Background: South Africa has introduced regulations to reduce sodium in processed foods. Assessing salt consumption with 24-h urine collection is logistically challenging and expensive. We assess the accuracy of using spot urine samples to estimate 24-h urine sodium (24hrUNa) excretion at the population level in a cohort of older adults in rural South Africa.
Methods: 24hrUNa excretion was measured and compared to that estimated from matched spot urine samples in 399 individuals, aged 40–75 years, from rural Mpumalanga, South Africa. We used the Tanaka, Kawasaki, International Study of Sodium, Potassium, and Blood Pressure (INTERSALT), and Population Mean Volume (PMV) method to predict 24hrUNa at the individual and population level.

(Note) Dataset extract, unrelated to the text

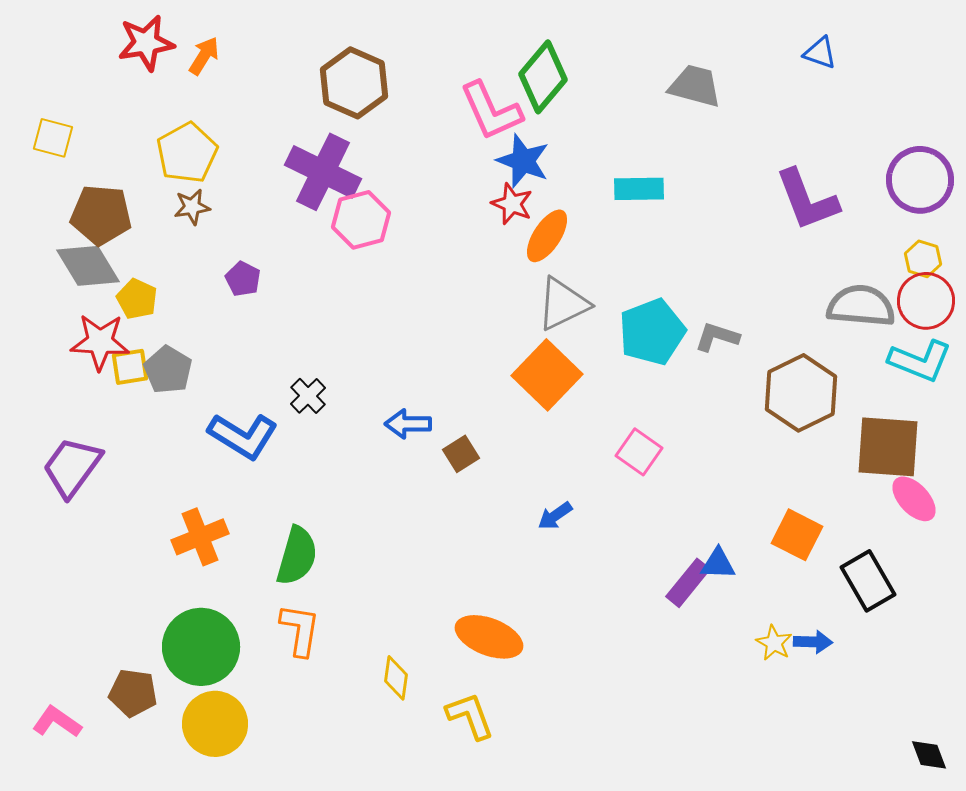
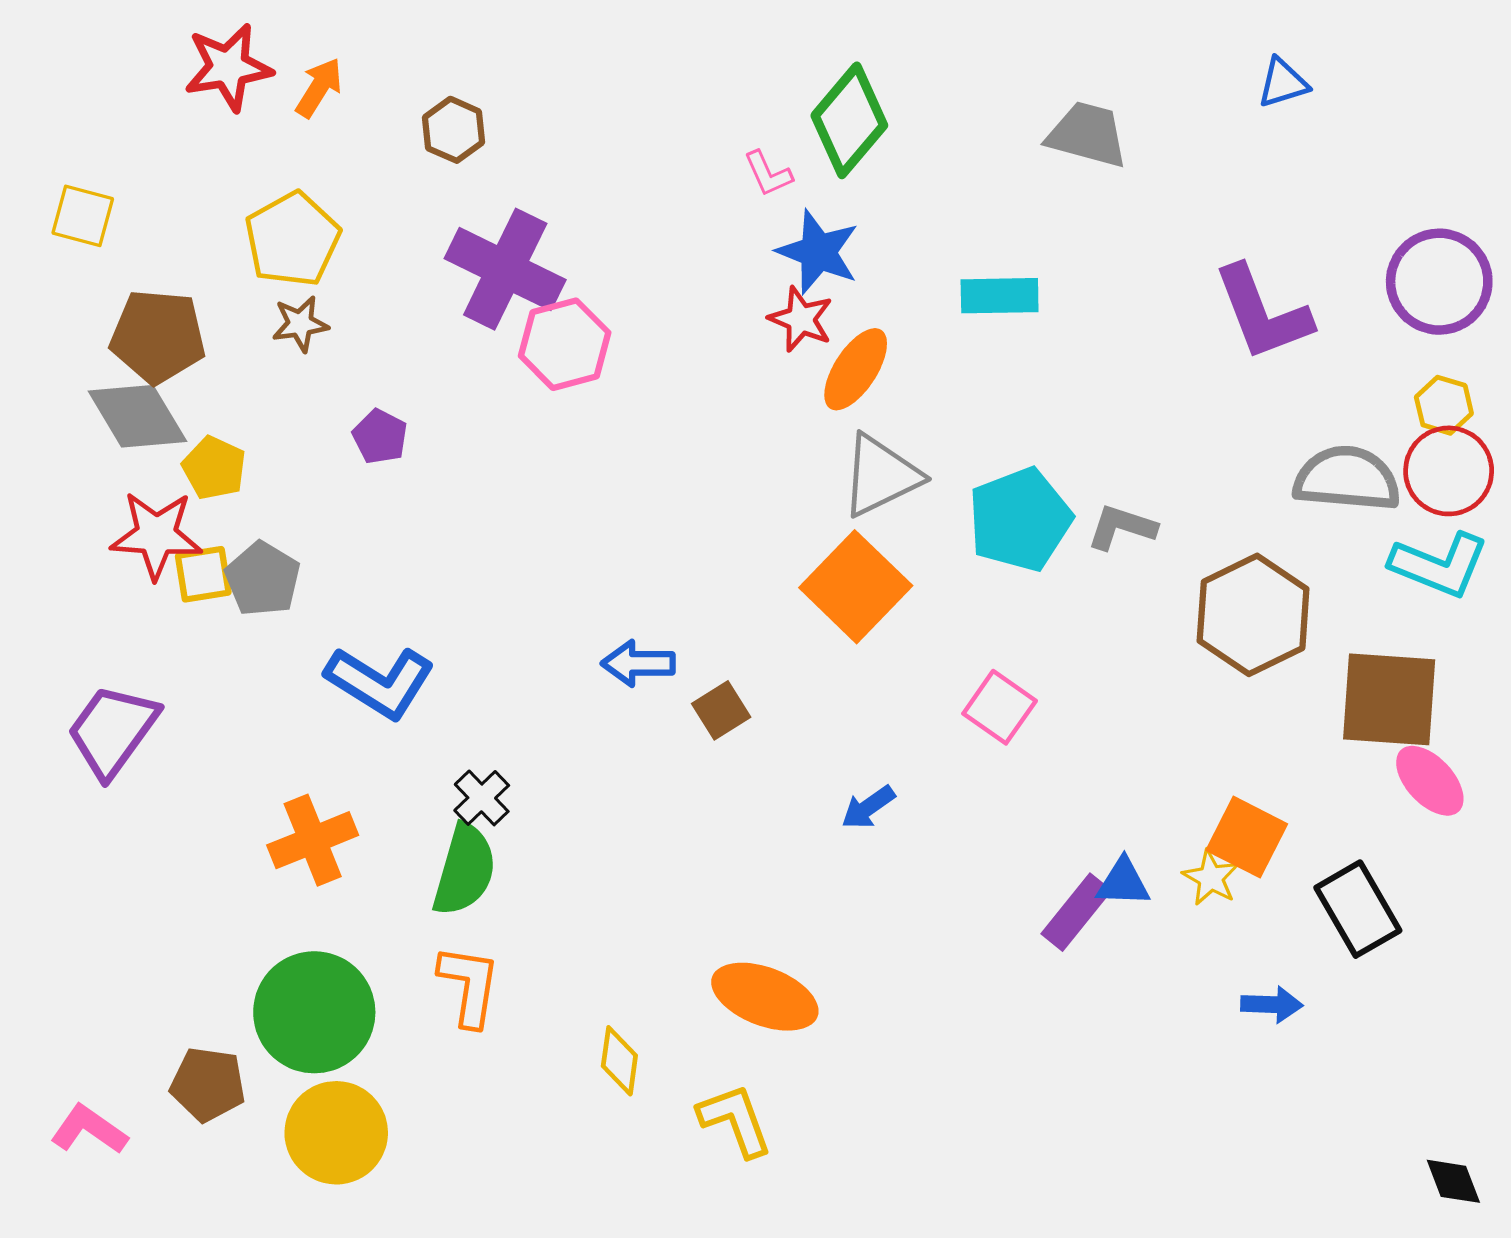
blue triangle: (820, 53) -> (1283, 83), turned -36
brown hexagon: (354, 83) -> (454, 130), moved, size x0.6
pink L-shape: (491, 111) -> (768, 174), size x0.5
black cross: (308, 396) -> (482, 798), moved
yellow star: (774, 643) -> (1211, 878), moved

Results: The population median 24hrUNa excretion from our samples collected in 2017 was 2.6 g (interquartile range: 1.53–4.21) equal to an average daily salt intake of 6.6 g, whereas 65.4% of participants had a salt excretion above the WHO recommended 5 g/day. Estimated population median 24hrUNa derived from the INTERSALT, both with and without potassium, showed a nonsignificant difference of 0.25 g (P = 0.59) and 0.21 g (P = 0.67), respectively. In contrast, the Tanaka, Kawasaki, and PMV formulas were markedly higher than the measured 24hrUNa, with a median difference of 0.51 g (P = 0.004), 0.99 g (P = 0.00), and 1.05 g (P = 0.00) respectively. All formulas however performed poorly when predicting an individual's 24hrUNa,
Conclusion: In this population, the INTERSALT formulas are a well suited and cost-effective alternative to 24-h urine collection for the evaluation of population median 24hrUNa excretion. This could play an important role for governments and public health agencies in evaluating local salt regulations and identifying at-risk populations.